Un ejemplo de esto son las ranas, las cuales son especialmente vulnerables al ruido ya que dependen de los sonidos para reproducirse. Sobre la base de esto, un equipo de investigadores llevó a cabo un experimento a fin de determinar si el ruido proveniente de las carreteras tiene algún efecto fisiológico sobre estos anfibios; adicionalmente, se analizaron los mecanismos de adaptación a este ambiente hostil.

Los entornos ruidosos son estresantes para las ranas

Para investigar el efecto del ruido proveniente de las carreteras sobre la fisiología de las ranas, un equipo de investigadores se dedicó a recolectar huevos de estos anfibios provenientes de estanques a diferentes distancias de carreteras concurridas. Específicamente, se tomaron huevos de estanques a menos de 90 metros de alguna carretera ruidosa y de estanques más aislados, a 5 kilómetros de distancia.

Posteriormente, esperaron que nacieran las ranas en el laboratorio para luego exponerlas a diferentes condiciones durante ocho días; en este sentido, los investigadores expusieron a estos anfibios al ruido del tráfico o a sonidos ambientales similares a los de un estanque tranquilo.

De esta manera se observó que las ranas provenientes de un estanque tranquilo secretaron una mayor cantidad de corticosterona, una hormona asociada al estrés, cuando fueron expuestas al sonido del tráfico. Esto quiere decir que los entornos ruidosos son estresantes para las ranas. En la misma línea, al ser expuestas al ruido, se observaron cambios en las funciones inmunes de estas ranas.

En particular, se observó un aumento de un tipo de glóbulos blancos, llamados monocitos, que tienen un importante rol en la producción de sustancias importantes para la piel, llamados péptidos antimicrobianos.

Estos péptidos representan un sistema de defensa inmunológica que evitan infecciones por bacterias y hongos que podrían ocasionar la muerte de estos animales.

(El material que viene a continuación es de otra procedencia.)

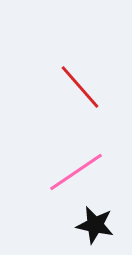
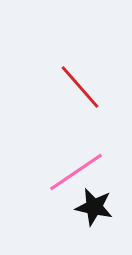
black star: moved 1 px left, 18 px up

Por tanto, los investigadores concluyen que el exceso de ruido es estresante para las ranas, ocasionando respuestas inmunitarias que pueden tener peligrosas consecuencias para su salud.

Si bien las ranas se han adaptado, esto aún implica consecuencias negativas

Dado el fenómeno, los investigadores se interesaron en saber si las ranas que han estado constantemente expuestas a ruidos extremos han desarrollado algún mecanismo que les permita adaptarse a estas condiciones adversas. Al respecto se esperaba que la continua exposición al ruido provocara la supresión de las respuestas de estrés. Así, para probar esto, se trabajó con las ranas provenientes de estanques ruidosos.

Tal como se esperaba, se observaron niveles normales de corticosterona en las ranas originarias de entornos ruidosos. Esto sugiere que estos anfibios se han adaptado a estas condiciones al suprimir las respuestas de estrés; sin embargo, aún se desconoce si la supresión del estrés está únicamente relacionada al ruido de forma específica o si es algo más generalizado.

En este sentido, si bien esta supresión es beneficiosa, pues amortigua los efectos negativos de las condiciones adversas, podría hacer que las ranas sean más susceptibles al ataque de algún depredador. Por otro lado, cuando las ranas acostumbradas a entornos ruidosos fueron expuestas a los sonidos de un estanque tranquilo, se observó un aumento en el recuento de monocitos, tal como en el caso anterior.

Esto sustenta la idea de que estas respuestas inmunitarias suelen producirse ante situaciones desconocidas y, por ende, estresantes. Por tanto, los investigadores concluyen que el exceso de ruido es estresante para las ranas, lo que podría tener consecuencias negativas a corto, mediano y largo plazo. Bajo esta premisa, queda clara la necesidad de implementar estrategias a fin de proteger a estos animales de estas condiciones adversas creadas por el hombre.